The Failure of Entrepreneurial Extravagance
The descriptions of actual hotels in New York City during this time period reveal how easy it was to get caught up in the progressive period. The era was so expansive that it was deceivingly limitless. Martin unfortunately took his ability to integrate systems to a fantastic level culminating in failure. His ideas became too complex and too detached from the traditional ways that he knew were necessary to attract customers. In this progressive period when there was a blank canvas to keep making combinations, there was nothing stopping Martin from getting carried away in arranging the unarrangeable into something that was incomprehensible. His dreams had no boundary in a city that was growing in every direction and combining every business and service to conveniently please residents:
Was there something wrong with him, that he couldn’t just rest content? Must he always be dreaming up improvements? And it seemed to Martin that if only he could imagine something else, something great, something greater, something as great as the whole world, then he might rest a while. (242-243)

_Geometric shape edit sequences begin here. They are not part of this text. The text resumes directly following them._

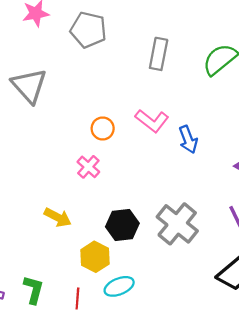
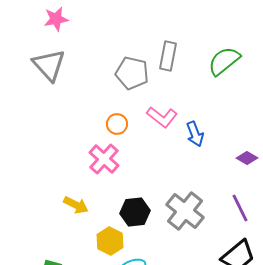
gray pentagon: (88, 30) -> (132, 73), moved
gray triangle: (29, 86) -> (49, 65), moved
pink cross: (88, 167) -> (104, 159), size x1.4

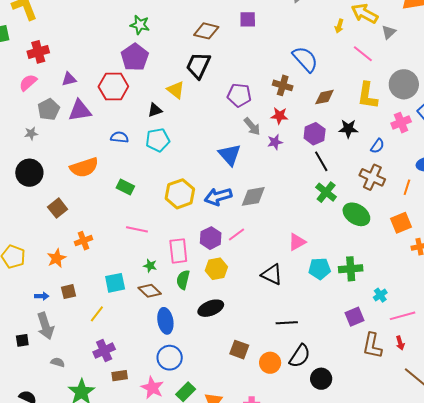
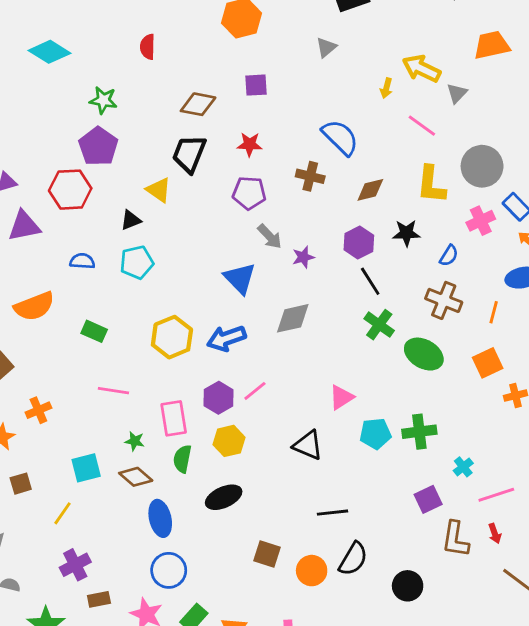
red star: (279, 116) -> (250, 144), moved
gray diamond: (253, 196) -> (293, 318), moved
black circle: (321, 379) -> (408, 586), moved

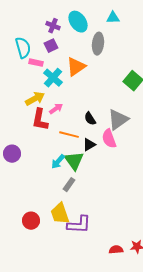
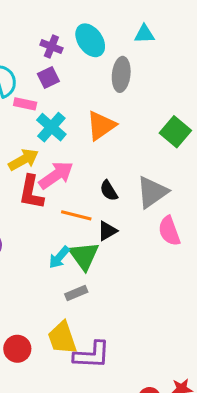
orange triangle: (76, 67) -> (101, 126), moved
pink arrow: (56, 109) -> (56, 175), size x1.6
pink semicircle: (109, 139) -> (169, 231), moved
gray rectangle: (69, 185) -> (76, 293), turned 32

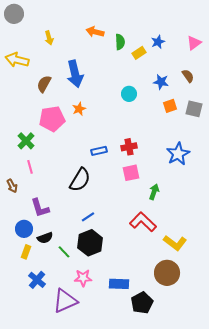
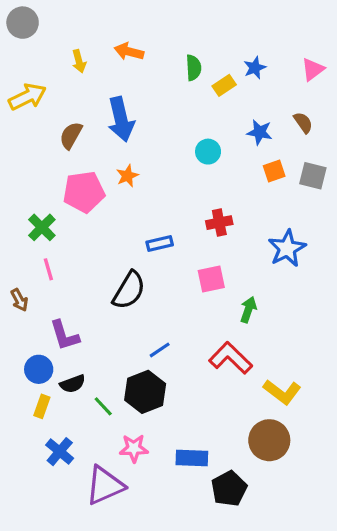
orange arrow: (95, 32) -> (129, 52), moved
yellow arrow: (17, 60) -> (27, 97), turned 140
red cross: (129, 147) -> (219, 223), moved
blue line: (88, 217) -> (160, 350), moved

Inspired by this expansive time, Martin had no control of his dream going too far beyond the limits of human capacity.
When Martin created The Grand Cosmo, he took the natural concept that he New York City hoteliers previously incorporated in their hotels to a fantastic level. Martin described some of the Grand Cosmo’s natural features: “the many parks and ponds and gardens including the Pleasure Park with its artificial moonlight checkering the paths…the haunted grotto, in which ghosts floated out from behind shadowy stalactites and fluttered toward visitors in a darkness illuminated by lanternlight” (267). Martin created indoor parks, gardens and grottos and incorporated ghosts wandering around the hotel, but these features were confusing to residents. They wanted a natural aspect to escape to, but the integration of ghosts, and natural features being made artificial was too different for them.
Even Martin recognized this as his failure: “Martin… noted that fewer than half the spaces had been rented, but he was certain this failure was due to the strangeness of the Grand Cosmo: people didn’t know exactly what it was” (264). This uncertainty was dangerous in running a business. If people did not understand Martin’s new system, they had a reason to not even give it a chance. Alicita Rodriguez explains the outcome of confusing the natural and artificial roles:
The building itself rejects the import of conditioned air as if it were as unnatural as a respirator. Since the building has become a natural space, it requires natural air. All of these contained, orchestrated spaces eliminate the sense that people step inside from outside. Without a boundary, it is impossible to determine where you are going and where you have been.
Rogriguez argued that Martin’s natural building “destroys history as a progression”, but more importantly it contradicted what Martin was trying to do in the first place. He wanted people to escape from the city in his hotel, however, residents could not determine where the city ended and The Grand Cosmo began.
Martin thought that to be successful he had to keep integrating new combinations. He explained his perspective to Emmeline, “For if the New Dressler was transitional, it wasn’t,…because he had strayed from the purity of a traditional apartment hotel, but rather because he hadn’t strayed far enough” (240-241). However, his ambition to keep creating something more exotic, something more complexly integrated, pushed him further into an unknown world that was not appealing but rather confusing. Staying at the Grand Cosmo, residents did not know where they were or why the combination of idealistic features existed together, and they were therefore turned off all together to stay there: “Martin himself had been stung solely by the charge that the Grand Cosmo was uninhabitable” (277).
The Grand Cosmo combined too many surreal and unknown features to be an accepted living place. What started as providing convenience and integrating old and new features culminated in a dreamlike combination of every possible creature, structure, and natural element in the world. Martin became greedy in a time where everything seemed unlimited. He was deceived by the extravagance of the Gilded Age and he created a system that lost sight of the boundaries of human condition.